Can difficult emotions be dispelled by welcoming them?

Can difficult emotions be dispelled by welcoming them?

Hello Rupert,

I’m writing to ask you about allowing difficult emotions to arise and unfold as they will. The investigation into direct experience has always been a simple logical process for me, with a few stumbling blocks dissolved quietly in time. On the other hand, the allowing of difficult emotions to unfold has been a bit tumultuous. I often find myself applying techniques of ‘welcoming’ to get rid of them, which of course is no welcoming at all. Eventually an allowing takes place beyond any volition I can claim to control, and there is space and a measure of peace. It does not last, and I am left with what feels like a cycle.

Why I continue to identify with this cycle without any evidence to support that identification is a mystery to me. Somehow this sense of raw misery that kind of lives in the body and mind feels like some sort of evidence of separation. But if I look at it closely it has no validity. Sometimes this deep looking is enough to dispell it. Sometimes it only seems to exacerbate the discomfort.

It feels like I will never know peace as long as this raw misery remains. And then it also feels as though I will never know peace as long there is a wish for it not to remain. I am dumbstruck. The precision, grace and delight of the investigation gives way sometimes to an utter despair. Even the psychological disfunction that occasionally accompanies this despair appears to be nothing more than a decoy, or this raw misery in disguise. Do you have a comment about finally resting in lasting happiness? Any guidance or thoughts you may have are most welcome and honored.

Brian

 

Dear Brian,

Thank you for your email. As you have already seen, welcoming with a view to getting rid of whatever is being welcomed is not really welcoming. The same is true of ‘looking deeply’.

The point of welcoming or looking deeply is not to dispel suffering. It is to see clearly that the one who suffers is utterly non-existent. When this is clearly seen, what remains of the suffering which revolved around and depended upon that non-existent one?

How can something that is non-existent be dispelled? If there is any sense that there is something to be dispelled, the clear seeing is not clear enough.

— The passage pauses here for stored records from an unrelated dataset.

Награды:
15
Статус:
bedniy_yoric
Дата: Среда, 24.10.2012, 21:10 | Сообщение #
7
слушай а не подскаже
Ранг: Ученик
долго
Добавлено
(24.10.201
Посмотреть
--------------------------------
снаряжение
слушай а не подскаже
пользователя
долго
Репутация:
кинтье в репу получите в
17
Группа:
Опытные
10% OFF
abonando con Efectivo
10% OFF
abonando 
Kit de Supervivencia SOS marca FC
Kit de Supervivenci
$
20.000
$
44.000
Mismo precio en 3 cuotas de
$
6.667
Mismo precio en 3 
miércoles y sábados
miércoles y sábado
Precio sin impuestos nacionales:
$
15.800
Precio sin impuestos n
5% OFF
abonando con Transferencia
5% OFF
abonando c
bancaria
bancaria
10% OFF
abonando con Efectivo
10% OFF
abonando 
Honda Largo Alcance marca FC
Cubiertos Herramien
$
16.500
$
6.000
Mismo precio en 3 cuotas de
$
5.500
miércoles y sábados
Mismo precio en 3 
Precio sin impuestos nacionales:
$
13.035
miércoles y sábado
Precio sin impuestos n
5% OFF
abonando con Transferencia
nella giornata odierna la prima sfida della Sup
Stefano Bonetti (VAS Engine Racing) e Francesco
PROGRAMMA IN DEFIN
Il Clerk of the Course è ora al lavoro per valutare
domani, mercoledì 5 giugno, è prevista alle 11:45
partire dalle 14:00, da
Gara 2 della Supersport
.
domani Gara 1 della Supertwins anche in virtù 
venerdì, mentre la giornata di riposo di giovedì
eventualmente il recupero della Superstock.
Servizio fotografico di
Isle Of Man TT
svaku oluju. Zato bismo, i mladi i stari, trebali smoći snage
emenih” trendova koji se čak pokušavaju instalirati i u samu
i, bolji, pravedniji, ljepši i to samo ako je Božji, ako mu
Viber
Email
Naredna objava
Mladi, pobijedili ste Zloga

Look again and see clearly that the separate, suffering ‘I’ can never be found. Likewise, see with absolute clarity that that in which all appearances of the mind and body arise – that is, awareness – is always and already inherently free of suffering. Be that one knowingly. Take your stand as that.

Do not get involved with apparent suffering or the relief of it in any way. Just give your attention to something else. Give your attention to awareness. Abide as that. Apparent suffering thrives on the attention we give it, with the desire to get rid of it. The desire to get rid of it is just the resistance to our resistance. It is more of the same.

There is no question of resting in happiness. There is no separate ‘I’ to rest in happiness. Happiness is another name for awareness. It is what you are. It is not a feeling of any kind. Likewise, do not look for lasting happiness. Happiness does not last in time. Happiness is timeless.

Take this investigation deeply into the body. Once it has been seen that the separate entity is a fiction, a belief, only these raw, mildly uncomfortable sensations are left. And they are appearing in and ultimately made out of this ever-present awareness which is freedom and happiness itself. Be that knowingly and allow all this discomfort to flow through you.